E come cucina il tofu lo chef Cannavacciuolo?
«Impanato, con le salse: è divertente. In generale, in cucina, è con le verdure che ci vuole più fantasia: ad aprire uno scampo fresco, metterci un filo d’olio e sale sono capaci tutti. A bilanciare l’acido e l’amaro delle verdure ci vuole mestiere. Il piatto che lascia davvero il segno è sempre un piatto vegetariano».
Perché gli chef sono tutti considerati sexy?
«Perché hanno a che fare con il cibo, che è la forza della vita. C’è da festeggiare qualcosa, dove si va? Al ristorante. Conosci una ragazza? La inviti a cena».
Lei guarda il modo di mangiare delle donne?
«Certo. Da quello capisci tutto. Il cibo è un potente afrodisiaco, ma non è tanto per la pietanza in sé, quanto per il movimento che l’accompagna. Per esempio, più che ordinare un’ostrica conta il modo in cui la si avvicina alla bocca. Anche mangiare un panino appoggiati a un muretto può essere sexy».
Qual è per lei il cibo più afrodisiaco in assoluto?
«La frutta, in particolare le fragole e l’uva».
È vero che a Masterchef lei sarà il giudice più buono?
«Divento cattivo solo se ho di fronte un arrogante».
Com’è stato entrare in una squadra già rodata come quella di Masterchef?
«Sono un piccolo imprenditore tra tre grandi. Conosco il lavoro di Carlo Cracco e Bruno Barbieri da vent’anni. Da quando ero ragazzo guardo ai loro successi e alla loro cucina. Da loro non puoi che imparare».
E da Bastianich?
«Anche. Ha aperto 30 ristoranti, è un grande».
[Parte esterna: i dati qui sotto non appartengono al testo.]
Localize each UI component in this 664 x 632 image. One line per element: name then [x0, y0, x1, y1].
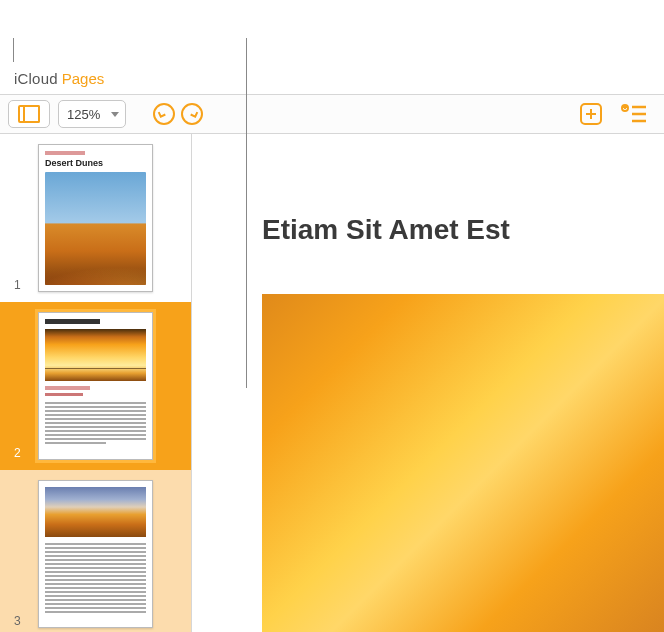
page-thumbnail[interactable]: Desert Dunes 1: [0, 134, 191, 302]
brand-pages: Pages: [62, 70, 105, 87]
redo-button[interactable]: [178, 100, 206, 128]
redo-icon: [180, 102, 204, 126]
insert-button[interactable]: [578, 101, 604, 127]
hero-image: [262, 294, 664, 632]
page-thumbnail[interactable]: 2: [0, 302, 191, 470]
page-number: 3: [14, 614, 21, 628]
format-button[interactable]: [620, 102, 648, 126]
page-thumbnail[interactable]: 3: [0, 470, 191, 632]
logo-bar: iCloud Pages: [0, 62, 664, 94]
undo-icon: [152, 102, 176, 126]
page-number: 1: [14, 278, 21, 292]
plus-square-icon: [578, 101, 604, 127]
page-thumbnail-preview: [38, 312, 153, 460]
page-thumbnail-preview: Desert Dunes: [38, 144, 153, 292]
page-title: Etiam Sit Amet Est: [262, 214, 664, 246]
document-canvas[interactable]: Etiam Sit Amet Est: [192, 134, 664, 632]
thumbnail-title: Desert Dunes: [45, 158, 146, 168]
page-thumbnail-preview: [38, 480, 153, 628]
page-number: 2: [14, 446, 21, 460]
undo-button[interactable]: [150, 100, 178, 128]
zoom-select[interactable]: 125%: [58, 100, 126, 128]
format-list-icon: [620, 102, 648, 126]
brand-icloud: iCloud: [14, 70, 58, 87]
thumbnail-sidebar: Desert Dunes 1 2 3: [0, 134, 192, 632]
chevron-down-icon: [111, 112, 119, 117]
toolbar: 125%: [0, 94, 664, 134]
view-menu-button[interactable]: [8, 100, 50, 128]
zoom-value: 125%: [67, 107, 100, 122]
sidebar-view-icon: [18, 105, 40, 123]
Nessuna frecciatina ai colleghi?
«Mi hanno accolto a braccia aperte. Ci siamo visti qualche giorno fa, dopo un mese di lontananza, e la prima cosa che ho detto è stato: “Mi mancate”».
E i concorrenti di questa edizione come saranno?
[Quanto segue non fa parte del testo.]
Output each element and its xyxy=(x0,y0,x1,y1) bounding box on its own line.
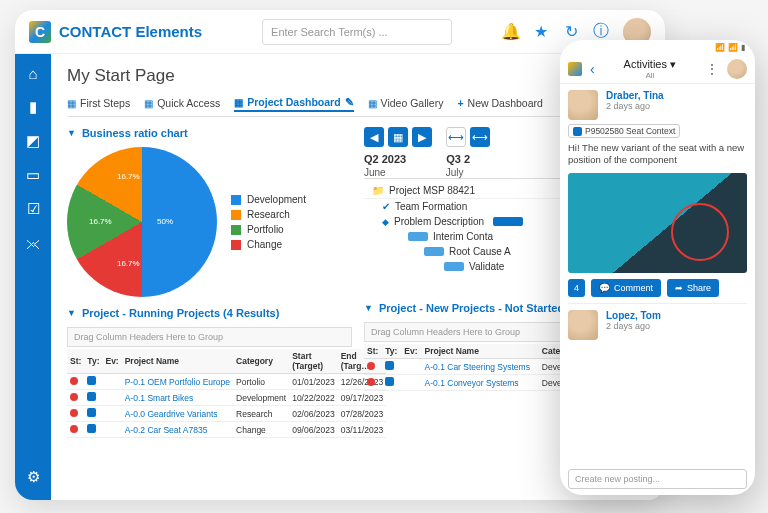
post-author[interactable]: Draber, Tina xyxy=(606,90,664,101)
gantt-bar xyxy=(444,262,464,271)
col-ty[interactable]: Ty: xyxy=(84,349,102,374)
like-count-button[interactable]: 4 xyxy=(568,279,585,297)
legend-item: Change xyxy=(231,239,306,250)
share-button[interactable]: ➦Share xyxy=(667,279,719,297)
gantt-next-button[interactable]: ▶ xyxy=(412,127,432,147)
legend: Development Research Portfolio Change xyxy=(231,194,306,250)
gantt-zoom-b[interactable]: ⟷ xyxy=(470,127,490,147)
col-cat[interactable]: Category xyxy=(233,349,289,374)
label: Project - Running Projects (4 Results) xyxy=(82,307,279,319)
tab-new-dashboard[interactable]: +New Dashboard xyxy=(457,96,542,112)
cell-name[interactable]: A-0.0 Geardrive Variants xyxy=(122,406,233,422)
check-icon[interactable]: ☑ xyxy=(24,200,42,218)
col-st[interactable]: St: xyxy=(67,349,84,374)
caret-down-icon: ▼ xyxy=(67,128,76,138)
tab-quick-access[interactable]: ▦Quick Access xyxy=(144,96,220,112)
card-icon[interactable]: ▭ xyxy=(24,166,42,184)
gear-icon[interactable]: ⚙ xyxy=(24,468,42,486)
share-icon: ➦ xyxy=(675,283,683,293)
table-row[interactable]: A-0.2 Car Seat A7835Change09/06/202303/1… xyxy=(67,422,386,438)
left-col: ▼Business ratio chart 50% 16.7% 16.7% 16… xyxy=(67,127,352,438)
app-logo: C xyxy=(29,21,51,43)
gantt-label: Project MSP 88421 xyxy=(389,185,475,196)
mobile-header: ‹ Activities ▾All ⋮ xyxy=(560,54,755,84)
back-icon[interactable]: ‹ xyxy=(590,61,595,77)
col-name[interactable]: Project Name xyxy=(122,349,233,374)
chart-wrap: 50% 16.7% 16.7% 16.7% Development Resear… xyxy=(67,147,352,297)
info-icon[interactable]: ⓘ xyxy=(593,24,609,40)
block-icon[interactable]: ◩ xyxy=(24,132,42,150)
post-header: Draber, Tina 2 days ago xyxy=(568,90,747,120)
gantt-bar xyxy=(424,247,444,256)
bell-icon[interactable]: 🔔 xyxy=(503,24,519,40)
gantt-prev-button[interactable]: ◀ xyxy=(364,127,384,147)
activity-icon[interactable]: ⩙ xyxy=(24,234,42,252)
table-row[interactable]: A-0.0 Geardrive VariantsResearch02/06/20… xyxy=(67,406,386,422)
diamond-icon: ◆ xyxy=(382,217,389,227)
col-ev[interactable]: Ev: xyxy=(102,349,121,374)
post-avatar[interactable] xyxy=(568,310,598,340)
cell-name[interactable]: A-0.1 Smart Bikes xyxy=(122,390,233,406)
battery-icon: ▮ xyxy=(741,43,745,52)
drag-hint[interactable]: Drag Column Headers Here to Group xyxy=(67,327,352,347)
search-input[interactable]: Enter Search Term(s) ... xyxy=(262,19,452,45)
post-text: Hi! The new variant of the seat with a n… xyxy=(568,142,747,167)
signal-icon: 📶 xyxy=(715,43,725,52)
post-actions: 4 💬Comment ➦Share xyxy=(568,279,747,297)
cell-name[interactable]: A-0.1 Car Steering Systems xyxy=(422,359,539,375)
folder-icon: 📁 xyxy=(372,185,384,196)
user-avatar[interactable] xyxy=(727,59,747,79)
cell: Change xyxy=(233,422,289,438)
cell: 09/06/2023 xyxy=(289,422,338,438)
mobile-frame: 📶📶▮ ‹ Activities ▾All ⋮ Draber, Tina 2 d… xyxy=(560,40,755,495)
caret-down-icon: ▼ xyxy=(364,303,373,313)
more-icon[interactable]: ⋮ xyxy=(705,61,719,77)
type-icon xyxy=(87,392,96,401)
cell-name[interactable]: A-0.2 Car Seat A7835 xyxy=(122,422,233,438)
mobile-title[interactable]: Activities ▾All xyxy=(603,58,697,80)
gantt-label: Problem Description xyxy=(394,216,484,227)
tab-video-gallery[interactable]: ▦Video Gallery xyxy=(368,96,444,112)
gantt-cal-button[interactable]: ▦ xyxy=(388,127,408,147)
history-icon[interactable]: ↻ xyxy=(563,24,579,40)
pencil-icon[interactable]: ✎ xyxy=(345,96,354,108)
cell: Research xyxy=(233,406,289,422)
col-ev[interactable]: Ev: xyxy=(401,344,421,359)
col-st[interactable]: St: xyxy=(364,344,382,359)
pie-label: 16.7% xyxy=(117,259,140,268)
post-image[interactable] xyxy=(568,173,747,273)
home-icon[interactable]: ⌂ xyxy=(24,64,42,82)
table-header: St: Ty: Ev: Project Name Category Start … xyxy=(67,349,386,374)
label: Business ratio chart xyxy=(82,127,188,139)
comment-button[interactable]: 💬Comment xyxy=(591,279,661,297)
col-start[interactable]: Start (Target) xyxy=(289,349,338,374)
col-ty[interactable]: Ty: xyxy=(382,344,401,359)
tab-label: Video Gallery xyxy=(381,97,444,109)
legend-item: Development xyxy=(231,194,306,205)
tab-label: Quick Access xyxy=(157,97,220,109)
pie-label: 16.7% xyxy=(117,172,140,181)
type-icon xyxy=(87,408,96,417)
grid-icon: ▦ xyxy=(368,98,377,109)
chart-section-title[interactable]: ▼Business ratio chart xyxy=(67,127,352,139)
running-title[interactable]: ▼Project - Running Projects (4 Results) xyxy=(67,307,352,319)
col-name[interactable]: Project Name xyxy=(422,344,539,359)
file-icon[interactable]: ▮ xyxy=(24,98,42,116)
type-icon xyxy=(385,377,394,386)
post-author[interactable]: Lopez, Tom xyxy=(606,310,661,321)
type-icon xyxy=(87,376,96,385)
gantt-label: Interim Conta xyxy=(433,231,493,242)
tab-first-steps[interactable]: ▦First Steps xyxy=(67,96,130,112)
legend-label: Portfolio xyxy=(247,224,284,235)
post-avatar[interactable] xyxy=(568,90,598,120)
cell-name[interactable]: A-0.1 Conveyor Systems xyxy=(422,375,539,391)
legend-label: Research xyxy=(247,209,290,220)
table-row[interactable]: P-0.1 OEM Portfolio EuropePortolio01/01/… xyxy=(67,374,386,390)
star-icon[interactable]: ★ xyxy=(533,24,549,40)
gantt-zoom-a[interactable]: ⟷ xyxy=(446,127,466,147)
tab-project-dashboard[interactable]: ▦Project Dashboard ✎ xyxy=(234,96,353,112)
context-pill[interactable]: P9502580 Seat Context xyxy=(568,124,680,138)
table-row[interactable]: A-0.1 Smart BikesDevelopment10/22/202209… xyxy=(67,390,386,406)
cell-name[interactable]: P-0.1 OEM Portfolio Europe xyxy=(122,374,233,390)
compose-input[interactable]: Create new posting... xyxy=(568,469,747,489)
«Sono molto creativi, cosa che spesso i professionisti non possono più permettersi. Se ci fossimo rivolti a 20 cuochi veri, avrebbero incontrato delle difficoltà durante certe situazioni. Li metteremo alla prova con ingredienti che neanch’io conosco bene».
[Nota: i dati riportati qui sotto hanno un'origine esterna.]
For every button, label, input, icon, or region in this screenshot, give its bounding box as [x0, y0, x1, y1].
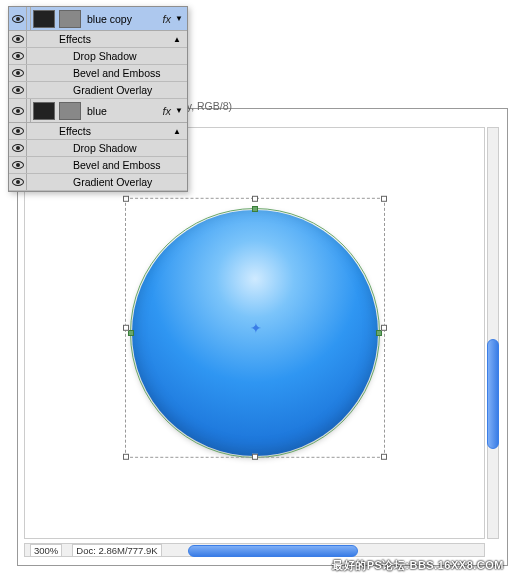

Perché Masterchef piace tanto?
«Per il gusto della competizione, prima di tutto. Ovviamente per il cibo. E poi anche perché oggi manca la mamma che ti insegna a cucinare. A 18 anni vai fuori di casa a studiare, a lavorare, e come fai a imparare? I ragazzi oggi si mettono ai fornelli da soli, usano i libri e la tv. Facciamo tutti lavori più cerebrali che manuali, ma la cucina ti riporta a usare il fisico, le mani. Ti fa scoprire che la perfetta lievitazione di un pane che hai preparato tu è capace di farti toccare il cielo con un dito».
I concorrenti di Masterchef possono diventare davvero cuochi?
«Il programma spiega la fatica del mestiere, ma da lì a diventare chef ci vogliono dieci anni di cucina».
Dicono che ci voglia anche fortuna.
«Ovvio. Io infatti la aspetto tutti i giorni, dalle 8 del mattino alle 2 di notte. Mentre gli altri vanno a sciare il fine settimana, e la sera al cinema, il cuoco sta lì, che aspetta la fortuna in cucina».
Dovesse scegliere un mestiere alternativo?
«Farei il pescatore. Il mare rilassa e riesco a non pensare al mio lavoro».
Altrimenti ci pensa spesso?
«Sempre, soprattutto quando vado a cena fuori. A proposito, mi scusi se chiudo io la telefonata, ma adesso devo proprio tornare in cucina. Se no finisce che mi segnano mezza giornata di riposo».